▶ **WHAT TO WORK ON**: Could you set down exactly the lines of the data below, starting at the one that holds "есветовые панели" and ending at the one that holds "ламы может иметь", both included, and only those?
──────── RAW DATA ────────
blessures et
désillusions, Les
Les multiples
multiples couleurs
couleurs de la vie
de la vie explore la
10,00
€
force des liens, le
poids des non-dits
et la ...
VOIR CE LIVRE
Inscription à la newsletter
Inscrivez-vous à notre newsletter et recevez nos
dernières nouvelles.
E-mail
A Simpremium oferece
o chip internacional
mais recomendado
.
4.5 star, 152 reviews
────────
──────── RAW DATA ────────
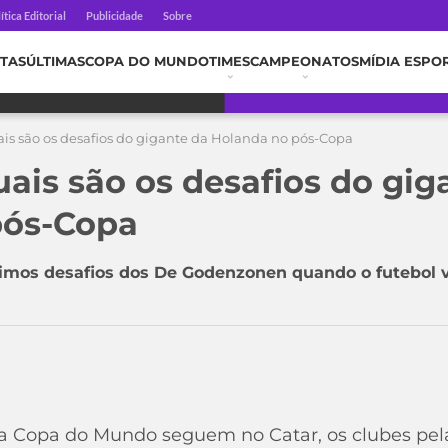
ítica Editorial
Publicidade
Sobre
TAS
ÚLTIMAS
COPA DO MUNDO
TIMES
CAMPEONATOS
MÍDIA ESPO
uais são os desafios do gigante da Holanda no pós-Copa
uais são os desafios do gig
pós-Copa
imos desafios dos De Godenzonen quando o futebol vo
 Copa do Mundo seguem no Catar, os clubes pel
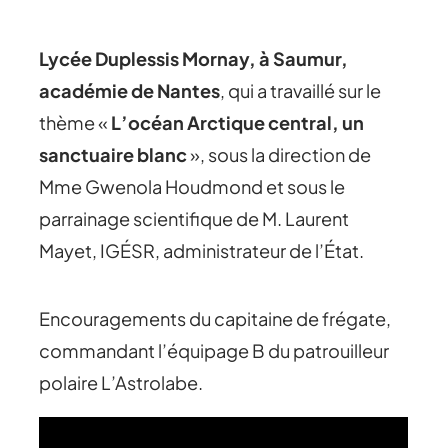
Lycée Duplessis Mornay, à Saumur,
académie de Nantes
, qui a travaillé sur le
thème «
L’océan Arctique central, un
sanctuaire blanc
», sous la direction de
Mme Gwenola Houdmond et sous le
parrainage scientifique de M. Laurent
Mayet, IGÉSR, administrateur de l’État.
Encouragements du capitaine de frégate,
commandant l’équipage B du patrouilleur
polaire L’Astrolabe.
────────
──────── RAW DATA ────────
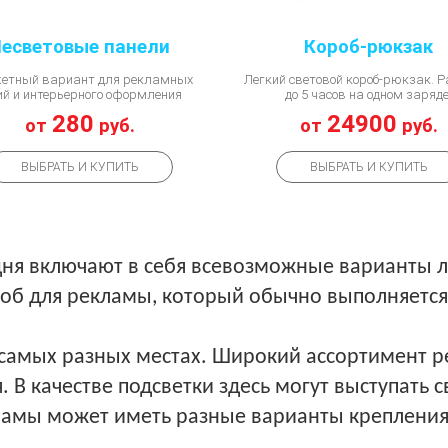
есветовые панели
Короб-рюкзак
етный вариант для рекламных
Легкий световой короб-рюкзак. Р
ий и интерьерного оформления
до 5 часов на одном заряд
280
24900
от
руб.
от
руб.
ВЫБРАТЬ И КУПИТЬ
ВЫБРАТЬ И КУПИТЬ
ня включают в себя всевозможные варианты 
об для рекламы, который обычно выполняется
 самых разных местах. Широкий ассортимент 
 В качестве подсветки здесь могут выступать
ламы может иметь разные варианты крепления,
────────
▶ **THE COMPLETED TASK**:
есветовые панели
Короб-рюкзак
етный вариант для рекламных
Легкий световой короб-рюкзак. Р
ий и интерьерного оформления
до 5 часов на одном заряд
280
24900
от
руб.
от
руб.
ВЫБРАТЬ И КУПИТЬ
ВЫБРАТЬ И КУПИТЬ
ня включают в себя всевозможные варианты 
об для рекламы, который обычно выполняется
 самых разных местах. Широкий ассортимент 
 В качестве подсветки здесь могут выступать
ламы может иметь разные варианты крепления,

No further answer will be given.